▸ **Work order**
Gather all lines in the records below that include the word "Shyamala".

▸ **Input data**
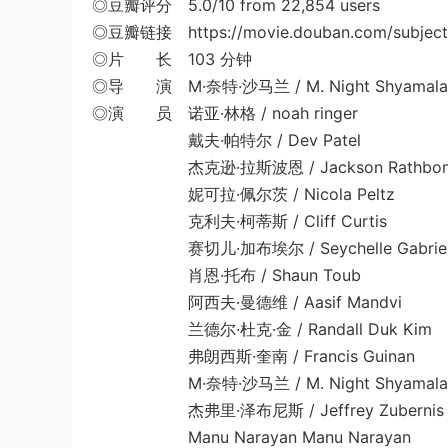
◎豆瓣评分 5.0/10 from 22,854 users
◎豆瓣链接 https://movie.douban.com/subject
◎片 长 103 分钟
◎导 演 M·奈特·沙马兰 / M. Night Shyamala
◎演 员 诺亚·林格 / noah ringer
戴夫·帕特尔 / Dev Patel
杰克逊·拉斯波恩 / Jackson Rathbon
妮可拉·佩尔茨 / Nicola Peltz
克利夫·柯蒂斯 / Cliff Curtis
赛切儿·加布埃尔 / Seychelle Gabrie
肖恩·托布 / Shaun Toub
阿西夫·曼德维 / Aasif Mandvi
兰德尔·杜克·金 / Randall Duk Kim
弗朗西斯·奎南 / Francis Guinan
M·奈特·沙马兰 / M. Night Shyamala
杰弗里·泽布尼斯 / Jeffrey Zubernis
Manu Narayan Manu Narayan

▸ **Solution for this problem**
◎导 演 M·奈特·沙马兰 / M. Night Shyamala
M·奈特·沙马兰 / M. Night Shyamala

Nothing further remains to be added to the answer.